Top of PROVIDED RECORDS

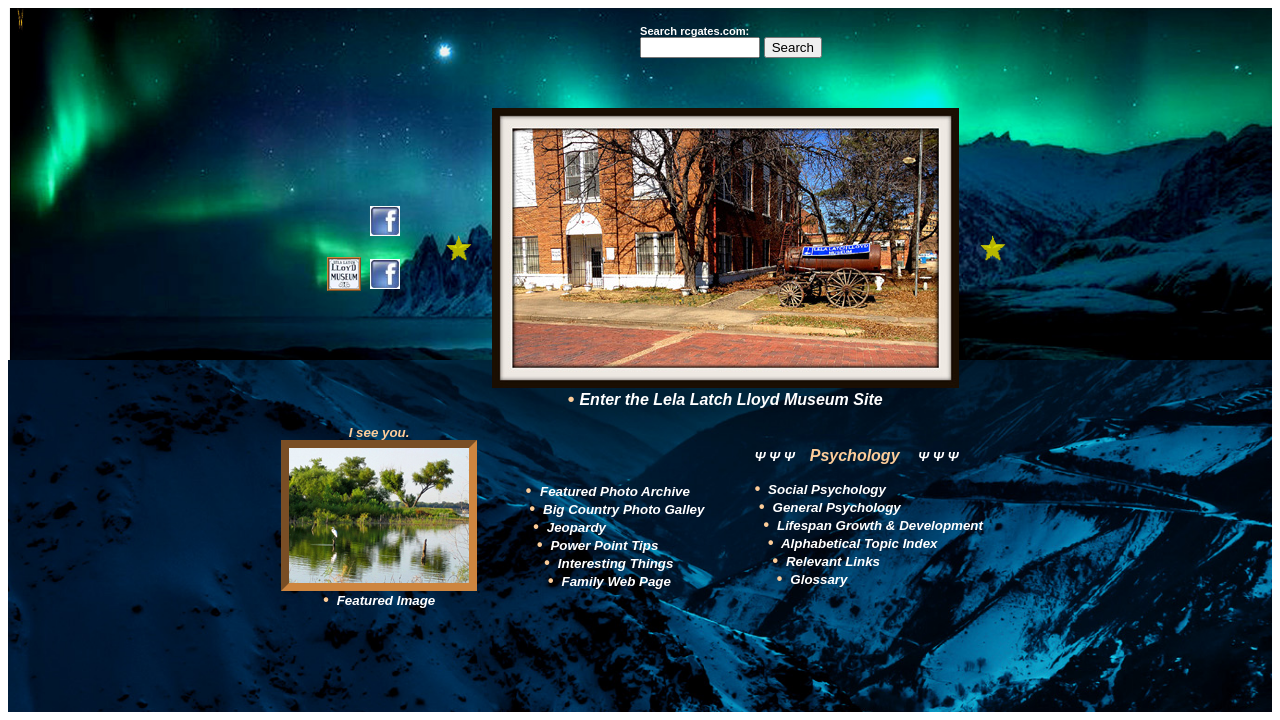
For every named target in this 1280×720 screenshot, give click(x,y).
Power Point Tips (604, 545)
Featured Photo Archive (615, 491)
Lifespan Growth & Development (878, 525)
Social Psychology (824, 489)
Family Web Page (616, 581)
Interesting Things (616, 563)
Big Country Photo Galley (623, 509)
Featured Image (384, 600)
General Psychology (835, 507)
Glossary (817, 579)
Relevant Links (831, 561)
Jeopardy (576, 527)
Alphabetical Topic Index (858, 543)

Bottom of PROVIDED RECORDS

If a line of the records holds the word "Featured", count it; report only the total.

_FINISHED EXERCISE_.
2